Johnny Gardner (c. 1882 - c. 1953) was a notorious gangster and professional bank robber commonly known as "Dressed-up Johnny", whom the police described as the "ace of the safe crackers".

==Early career==
He was born on August 26, 1882, and was a native of Zanesville, Ohio. He had spent time in the Ohio State Prison at Columbus and the Illinois State Prison at Joliet. Johnny Gardner was described as a "notorious character" and a "gangster of the worst kind".

==Crime spree==
Gardner and his gang began terrorizing southern Illinois from 1919 to 1922, robbing banks and post offices across the country. He was around the age of forty years and had acquired the nickname "Dressed-up Johnny", being a noted robber.
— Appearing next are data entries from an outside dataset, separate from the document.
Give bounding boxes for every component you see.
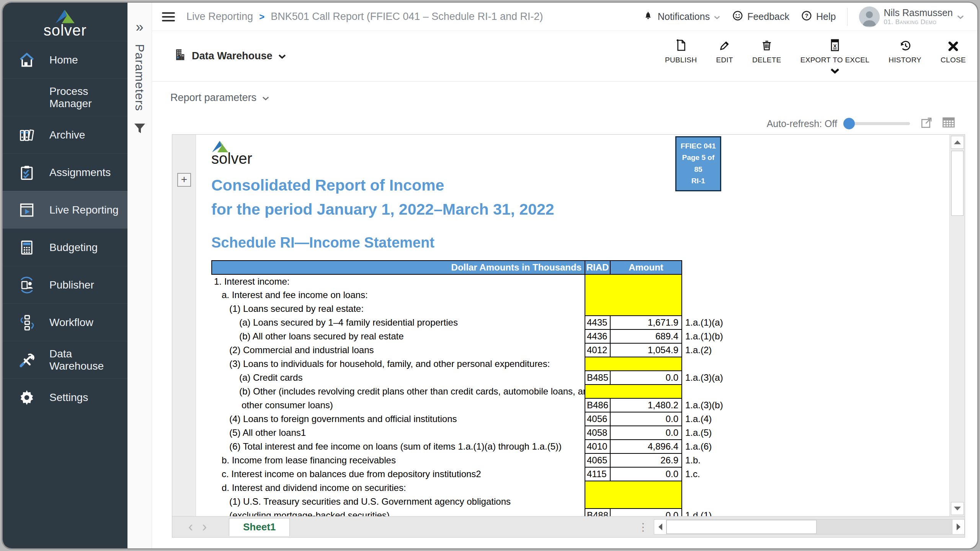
sheet-tab[interactable]: Sheet1 <box>229 518 290 536</box>
edit-button[interactable]: EDIT <box>716 37 733 64</box>
report-parameters-toggle[interactable]: Report parameters <box>152 82 977 114</box>
scroll-up-button[interactable] <box>951 136 964 149</box>
auto-refresh-slider[interactable] <box>845 122 910 125</box>
user-name: Nils Rasmussen <box>884 7 953 18</box>
notifications-button[interactable]: Notifications <box>642 10 720 24</box>
sidebar-nav: HomeProcess ManagerArchiveAssignmentsLiv… <box>3 41 127 548</box>
riad-code-cell: 4065 <box>585 453 610 467</box>
bell-icon <box>642 10 654 24</box>
vertical-scrollbar[interactable] <box>949 135 965 516</box>
edit-icon <box>718 37 732 53</box>
sidebar-item-label: Home <box>49 54 78 66</box>
export-to-excel-button[interactable]: XEXPORT TO EXCEL <box>800 37 870 75</box>
table-row: (a) Loans secured by 1–4 family resident… <box>212 316 766 329</box>
notifications-label: Notifications <box>658 11 710 22</box>
amount-cell[interactable]: 689.4 <box>610 329 682 343</box>
delete-button[interactable]: DELETE <box>752 37 781 64</box>
amount-cell[interactable]: 0.0 <box>610 412 682 426</box>
smiley-icon <box>732 10 743 24</box>
row-description: (excluding mortgage-backed securities) <box>212 509 585 516</box>
schedule-title: Schedule RI—Income Statement <box>211 235 949 251</box>
line-reference: 1.a.(3)(b) <box>682 398 766 412</box>
menu-icon[interactable] <box>162 12 175 21</box>
row-description: (6) Total interest and fee income on loa… <box>212 440 585 453</box>
highlighted-input-cell[interactable] <box>585 481 682 509</box>
sidebar-item-data-warehouse[interactable]: Data Warehouse <box>3 341 127 378</box>
popout-icon[interactable] <box>920 116 934 132</box>
parameters-panel-collapsed[interactable]: »Parameters <box>127 3 152 548</box>
table-view-icon[interactable] <box>941 116 956 131</box>
help-button[interactable]: ? Help <box>801 10 836 24</box>
row-description: (2) Commercial and industrial loans <box>212 343 585 357</box>
sidebar-item-home[interactable]: Home <box>3 41 127 78</box>
expand-outline-button[interactable]: + <box>177 173 191 187</box>
table-row: (b) Other (includes revolving credit pla… <box>212 385 766 398</box>
delete-icon <box>760 37 773 53</box>
expand-panel-icon[interactable]: » <box>136 20 143 34</box>
sidebar-item-workflow[interactable]: Workflow <box>3 303 127 341</box>
horizontal-scrollbar[interactable] <box>654 519 965 535</box>
row-description: d. Interest and dividend income on secur… <box>212 481 585 495</box>
sidebar-item-process-manager[interactable]: Process Manager <box>3 78 127 116</box>
highlighted-input-cell[interactable] <box>585 274 682 316</box>
top-bar: Live Reporting > BNK501 Call Report (FFI… <box>152 3 977 31</box>
amount-cell[interactable]: 0.0 <box>610 426 682 440</box>
table-row: (4) Loans to foreign governments and off… <box>212 412 766 426</box>
history-button[interactable]: HISTORY <box>889 37 921 64</box>
user-menu[interactable]: Nils Rasmussen 01. Banking Demo <box>859 7 964 27</box>
sidebar-item-settings[interactable]: Settings <box>3 378 127 416</box>
sidebar-item-live-reporting[interactable]: Live Reporting <box>3 191 127 228</box>
splitter-handle-icon[interactable]: ⋮ <box>632 521 654 533</box>
sheet-prev-icon[interactable]: ‹ <box>184 520 198 534</box>
amount-cell[interactable]: 1,671.9 <box>610 316 682 329</box>
sidebar-item-budgeting[interactable]: Budgeting <box>3 228 127 266</box>
highlighted-input-cell[interactable] <box>585 357 682 371</box>
close-button[interactable]: CLOSE <box>941 37 966 64</box>
scroll-down-button[interactable] <box>951 502 964 515</box>
publish-button[interactable]: PUBLISH <box>665 37 697 64</box>
data-source-dropdown[interactable]: Data Warehouse <box>173 48 286 64</box>
main-column: Live Reporting > BNK501 Call Report (FFI… <box>152 3 977 548</box>
row-description: c. Interest income on balances due from … <box>212 467 585 481</box>
row-description: (a) Credit cards <box>212 371 585 385</box>
building-icon <box>173 48 186 64</box>
sidebar-item-assignments[interactable]: Assignments <box>3 153 127 191</box>
amount-cell[interactable]: 1,480.2 <box>610 398 682 412</box>
riad-code-cell: 4115 <box>585 467 610 481</box>
feedback-button[interactable]: Feedback <box>732 10 789 24</box>
amount-cell[interactable]: 0.0 <box>610 509 682 516</box>
highlighted-input-cell[interactable] <box>585 385 682 398</box>
scroll-left-button[interactable] <box>654 520 666 534</box>
scroll-right-button[interactable] <box>952 520 964 534</box>
line-reference: 1.a.(4) <box>682 412 766 426</box>
amount-cell[interactable]: 0.0 <box>610 371 682 385</box>
row-description: (4) Loans to foreign governments and off… <box>212 412 585 426</box>
history-icon <box>898 37 912 53</box>
line-reference: 1.a.(3)(a) <box>682 371 766 385</box>
toolbar-button-label: EXPORT TO EXCEL <box>800 56 870 64</box>
slider-knob[interactable] <box>843 118 855 129</box>
toolbar-buttons: PUBLISHEDITDELETEXEXPORT TO EXCELHISTORY… <box>665 37 966 75</box>
table-row: (1) U.S. Treasury securities and U.S. Go… <box>212 495 766 509</box>
row-description: (1) Loans secured by real estate: <box>212 302 585 316</box>
row-description: b. Income from lease financing receivabl… <box>212 453 585 467</box>
horizontal-scroll-thumb[interactable] <box>666 520 817 534</box>
toolbar-button-label: PUBLISH <box>665 56 697 64</box>
filter-icon[interactable] <box>133 122 146 136</box>
vertical-scroll-thumb[interactable] <box>951 151 964 216</box>
sheet-next-icon[interactable]: › <box>198 520 211 534</box>
sidebar-item-archive[interactable]: Archive <box>3 116 127 153</box>
amount-cell[interactable]: 1,054.9 <box>610 343 682 357</box>
report-page: solver FFIEC 041 Page 5 of 85 RI-1 Conso… <box>196 135 949 516</box>
toolbar-button-label: CLOSE <box>941 56 966 64</box>
line-reference <box>682 481 766 495</box>
amount-cell[interactable]: 0.0 <box>610 467 682 481</box>
sidebar-item-label: Process Manager <box>49 85 127 110</box>
sidebar-item-publisher[interactable]: Publisher <box>3 266 127 303</box>
breadcrumb-section[interactable]: Live Reporting <box>186 11 253 23</box>
toolbar-button-label: HISTORY <box>889 56 921 64</box>
amount-cell[interactable]: 4,896.4 <box>610 440 682 453</box>
row-description: (b) All other loans secured by real esta… <box>212 329 585 343</box>
riad-code-cell: 4010 <box>585 440 610 453</box>
amount-cell[interactable]: 26.9 <box>610 453 682 467</box>
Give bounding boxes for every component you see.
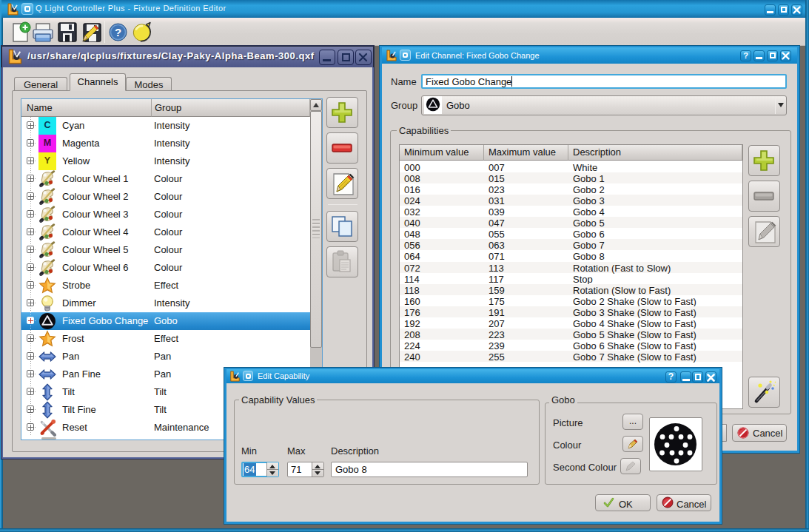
svg-text:?: ? (115, 26, 121, 38)
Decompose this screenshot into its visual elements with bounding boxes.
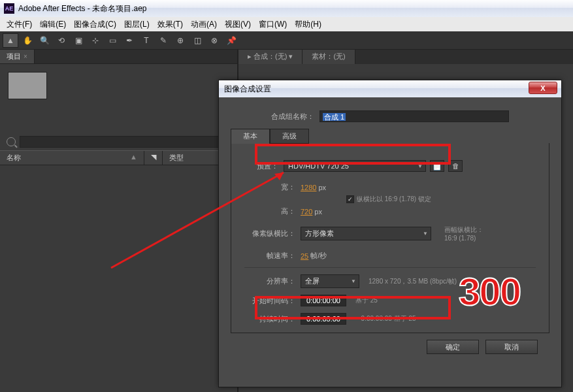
tab-comp-viewer[interactable]: ▸ 合成：(无) ▾ — [238, 50, 303, 64]
preset-dropdown[interactable]: HDV/HDTV 720 25▼ — [284, 160, 426, 172]
width-value[interactable]: 1280 — [301, 184, 316, 191]
close-icon[interactable]: × — [24, 53, 27, 60]
resolution-label: 分辨率： — [248, 276, 301, 286]
lock-aspect-label: 纵横比以 16:9 (1.78) 锁定 — [357, 195, 431, 204]
par-label: 像素纵横比： — [248, 229, 301, 238]
anchor-tool-icon[interactable]: ⊹ — [88, 33, 103, 48]
resolution-info: 1280 x 720，3.5 MB (8bpc/帧) — [368, 277, 457, 286]
tab-basic[interactable]: 基本 — [231, 129, 270, 144]
hand-tool-icon[interactable]: ✋ — [20, 33, 35, 48]
menu-layer[interactable]: 图层(L) — [120, 19, 154, 30]
menu-animation[interactable]: 动画(A) — [187, 19, 221, 30]
eraser-tool-icon[interactable]: ◫ — [189, 33, 205, 48]
preset-delete-button[interactable]: 🗑 — [448, 160, 463, 172]
start-timecode-label: 开始时间码： — [248, 296, 301, 306]
menu-effect[interactable]: 效果(T) — [154, 19, 187, 30]
camera-tool-icon[interactable]: ▣ — [71, 33, 86, 48]
chevron-down-icon: ▼ — [351, 278, 356, 284]
tab-footage-viewer[interactable]: 素材：(无) — [303, 50, 355, 64]
menubar: 文件(F) 编辑(E) 图像合成(C) 图层(L) 效果(T) 动画(A) 视图… — [0, 17, 573, 31]
menu-composition[interactable]: 图像合成(C) — [70, 19, 120, 30]
preset-save-button[interactable]: 📄 — [430, 160, 444, 172]
frame-aspect-label: 画幅纵横比： — [444, 225, 483, 235]
search-input[interactable] — [20, 136, 231, 148]
tab-project[interactable]: 项目× — [0, 50, 35, 63]
comp-name-input[interactable]: 合成 1 — [319, 110, 509, 122]
duration-label: 持续时间： — [248, 314, 301, 324]
app-titlebar: AE Adobe After Effects - 未命名项目.aep — [0, 0, 573, 17]
composition-settings-dialog: 图像合成设置 X 合成组名称： 合成 1 基本 高级 预置： HDV/HDTV … — [218, 80, 562, 387]
menu-file[interactable]: 文件(F) — [3, 19, 36, 30]
frame-aspect-value: 16:9 (1.78) — [444, 235, 483, 242]
height-value[interactable]: 720 — [301, 208, 312, 216]
start-timecode-input[interactable] — [301, 295, 346, 306]
dialog-close-button[interactable]: X — [529, 82, 557, 94]
brush-tool-icon[interactable]: ✎ — [156, 33, 171, 48]
dialog-titlebar[interactable]: 图像合成设置 X — [219, 80, 561, 97]
cancel-button[interactable]: 取消 — [485, 340, 538, 354]
selection-tool-icon[interactable]: ▲ — [3, 33, 18, 48]
col-tag[interactable]: ◥ — [144, 151, 163, 165]
project-thumbnail — [8, 72, 47, 99]
zoom-tool-icon[interactable]: 🔍 — [37, 33, 52, 48]
search-icon — [7, 137, 16, 146]
duration-info: = 0:00:03:00 基于 25 — [355, 314, 416, 323]
menu-help[interactable]: 帮助(H) — [291, 19, 325, 30]
puppet-tool-icon[interactable]: 📌 — [223, 33, 239, 48]
resolution-dropdown[interactable]: 全屏▼ — [301, 274, 359, 288]
col-type[interactable]: 类型 — [163, 151, 221, 165]
menu-window[interactable]: 窗口(W) — [255, 19, 291, 30]
rect-tool-icon[interactable]: ▭ — [105, 33, 120, 48]
pen-tool-icon[interactable]: ✒ — [122, 33, 137, 48]
app-icon: AE — [4, 3, 14, 14]
chevron-down-icon: ▼ — [417, 163, 423, 169]
fps-value[interactable]: 25 — [301, 252, 308, 260]
ok-button[interactable]: 确定 — [427, 340, 479, 354]
rotate-tool-icon[interactable]: ⟲ — [54, 33, 69, 48]
project-panel: 项目× 名称▲ ◥ 类型 大 — [0, 50, 238, 392]
duration-input[interactable] — [301, 313, 346, 325]
chevron-down-icon: ▼ — [423, 231, 428, 237]
menu-edit[interactable]: 编辑(E) — [36, 19, 70, 30]
comp-name-label: 合成组名称： — [271, 112, 319, 122]
start-timecode-info: 基于 25 — [355, 296, 378, 305]
lock-aspect-checkbox[interactable]: ✓ — [346, 195, 354, 203]
par-dropdown[interactable]: 方形像素▼ — [301, 227, 431, 240]
stamp-tool-icon[interactable]: ⊕ — [172, 33, 188, 48]
app-title: Adobe After Effects - 未命名项目.aep — [18, 3, 147, 14]
text-tool-icon[interactable]: T — [139, 33, 154, 48]
roto-tool-icon[interactable]: ⊗ — [206, 33, 222, 48]
fps-label: 帧速率： — [248, 251, 301, 261]
project-columns: 名称▲ ◥ 类型 大 — [0, 150, 237, 165]
tab-advanced[interactable]: 高级 — [270, 129, 309, 144]
height-label: 高： — [248, 206, 301, 216]
width-label: 宽： — [248, 182, 301, 192]
col-name[interactable]: 名称▲ — [0, 151, 144, 165]
toolbar: ▲ ✋ 🔍 ⟲ ▣ ⊹ ▭ ✒ T ✎ ⊕ ◫ ⊗ 📌 — [0, 31, 573, 50]
preset-label: 预置： — [248, 161, 284, 171]
menu-view[interactable]: 视图(V) — [221, 19, 255, 30]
Gardner and his gang robbed a bank in Georgia of $42,000 and in 1921, Gardner conducted a $100,000 bank robbery at Chicago, which led federal authorities on a nationwide manhunt. The New York Times had referred to Gardner as a "SAFE CRACKING ACE".

Gardner and his gang were arrested in 1922 after a gunfight with Franklin County Sheriff's deputies. It was stated that Gardner was suspected of over twenty-five bank and post office robberies across the country. However, Gardner was somehow released on technicalities.

==Syndicated bank robbery==
His life between 1923 and 1937 is elusive. It is believed that Gardner was associated with such unsavory characters of the East St. Louis mob, such as Buster Wortman, Clyde Nimerick, Blackie Armes, and Jimmy Murray. Gardner was believed to have been the leader of a gang of 50 to 100 bank robbers that were based in Vandalia, Illinois, and conducted bank robberies across the country. Gardner's organized crime was once described as "Syndicated Bank Robbery" in a journal.

==Prison life==
Gardner, at 56 years of age, was finally arrested in 1938 for a major Pennsylvania bank robbery. He was sent to Atlanta Federal Penitentiary but was transferred the next year in 1939 to Leavenworth Federal Penitentiary. However, the very next year in 1940 he was transferred to McNeil Island Federal Penitentiary where he remained until 1948 after serving ten years in three different prisons for bank robbery.

He was released in 1948 and his parole ended in 1953 when he was seventy-one years of age. It is unknown what happened afterwards. It is most likely that he died of natural causes, being one of the most mysterious and professional bank robbers in American history.